*** Opening DATA ***

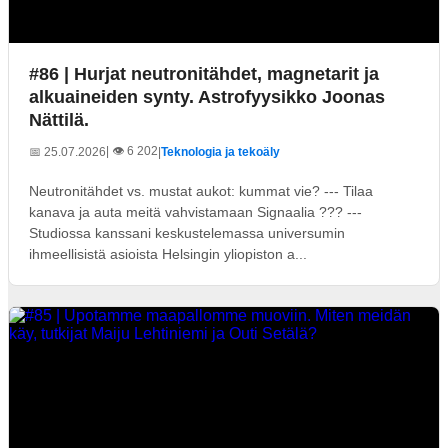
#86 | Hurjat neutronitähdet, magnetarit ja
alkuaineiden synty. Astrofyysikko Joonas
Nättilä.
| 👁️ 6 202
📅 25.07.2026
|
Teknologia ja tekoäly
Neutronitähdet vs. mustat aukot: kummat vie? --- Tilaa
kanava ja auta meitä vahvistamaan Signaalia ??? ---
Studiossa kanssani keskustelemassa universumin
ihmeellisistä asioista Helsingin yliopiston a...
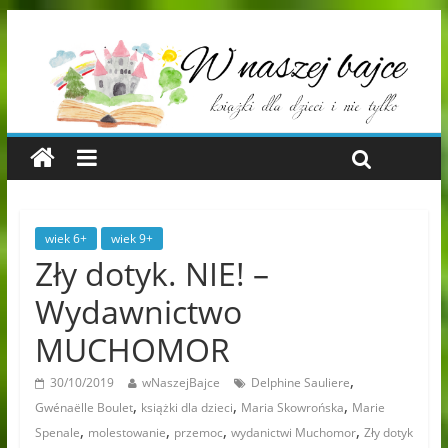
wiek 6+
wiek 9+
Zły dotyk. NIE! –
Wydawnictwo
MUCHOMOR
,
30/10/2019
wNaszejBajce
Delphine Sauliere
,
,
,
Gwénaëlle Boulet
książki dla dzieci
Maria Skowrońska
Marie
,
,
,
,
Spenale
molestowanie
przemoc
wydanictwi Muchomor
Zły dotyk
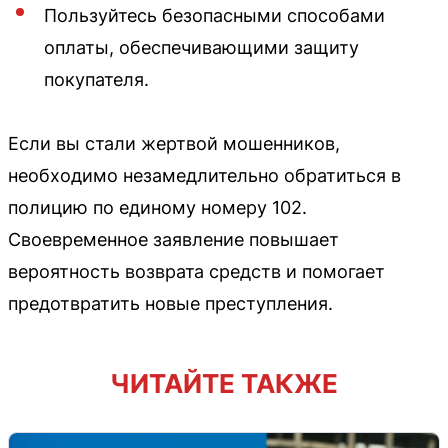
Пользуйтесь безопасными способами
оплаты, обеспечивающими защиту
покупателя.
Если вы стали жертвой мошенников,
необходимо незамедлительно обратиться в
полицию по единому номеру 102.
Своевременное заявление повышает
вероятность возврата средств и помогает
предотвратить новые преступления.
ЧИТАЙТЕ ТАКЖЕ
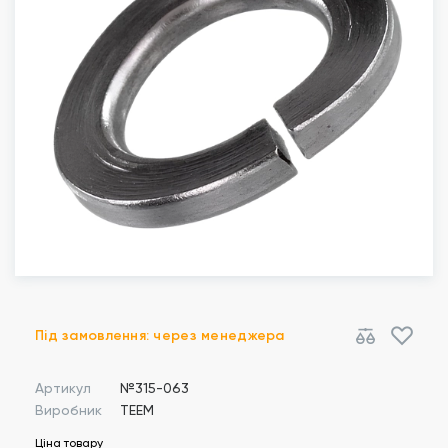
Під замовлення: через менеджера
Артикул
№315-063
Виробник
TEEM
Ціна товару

*** Closing DATA ***
*** Opening DATA ***

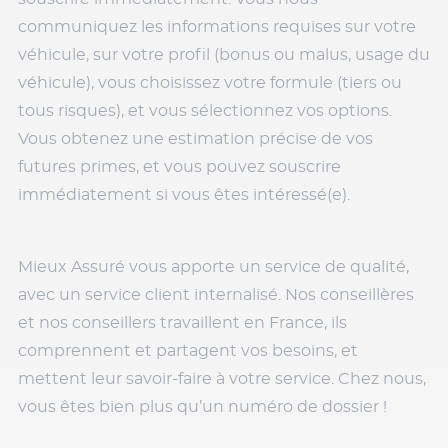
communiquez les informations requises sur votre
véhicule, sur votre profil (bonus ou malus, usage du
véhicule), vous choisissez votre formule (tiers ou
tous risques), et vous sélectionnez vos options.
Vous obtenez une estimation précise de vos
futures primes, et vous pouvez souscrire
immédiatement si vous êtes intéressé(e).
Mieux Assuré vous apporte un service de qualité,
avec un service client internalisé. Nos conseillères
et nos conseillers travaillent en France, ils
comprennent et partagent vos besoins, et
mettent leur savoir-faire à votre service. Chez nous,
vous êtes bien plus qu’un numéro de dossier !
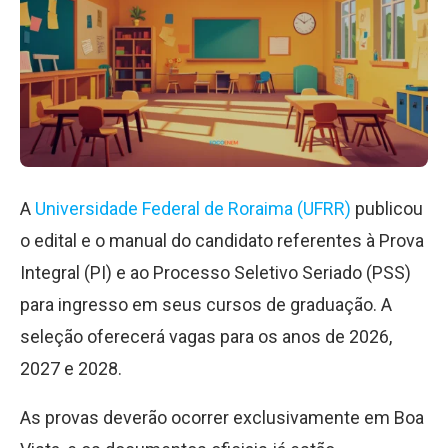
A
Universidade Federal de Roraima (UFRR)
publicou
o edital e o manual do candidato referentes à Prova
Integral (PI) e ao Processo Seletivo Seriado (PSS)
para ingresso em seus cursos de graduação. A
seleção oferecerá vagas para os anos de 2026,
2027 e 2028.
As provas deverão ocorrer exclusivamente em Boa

*** Closing DATA ***

Each line from the one that contains "#86 | Hurjat neutronitähdet, magnetarit ja" down to the one that contains "Пользуйтесь безопасными способами" is to be returned exactly as it stands above, both ends included, with pictures removed.

#86 | Hurjat neutronitähdet, magnetarit ja
alkuaineiden synty. Astrofyysikko Joonas
Nättilä.
| 👁️ 6 202
📅 25.07.2026
|
Teknologia ja tekoäly
Neutronitähdet vs. mustat aukot: kummat vie? --- Tilaa
kanava ja auta meitä vahvistamaan Signaalia ??? ---
Studiossa kanssani keskustelemassa universumin
ihmeellisistä asioista Helsingin yliopiston a...
wiek 6+
wiek 9+
Zły dotyk. NIE! –
Wydawnictwo
MUCHOMOR
,
30/10/2019
wNaszejBajce
Delphine Sauliere
,
,
,
Gwénaëlle Boulet
książki dla dzieci
Maria Skowrońska
Marie
,
,
,
,
Spenale
molestowanie
przemoc
wydanictwi Muchomor
Zły dotyk
Пользуйтесь безопасными способами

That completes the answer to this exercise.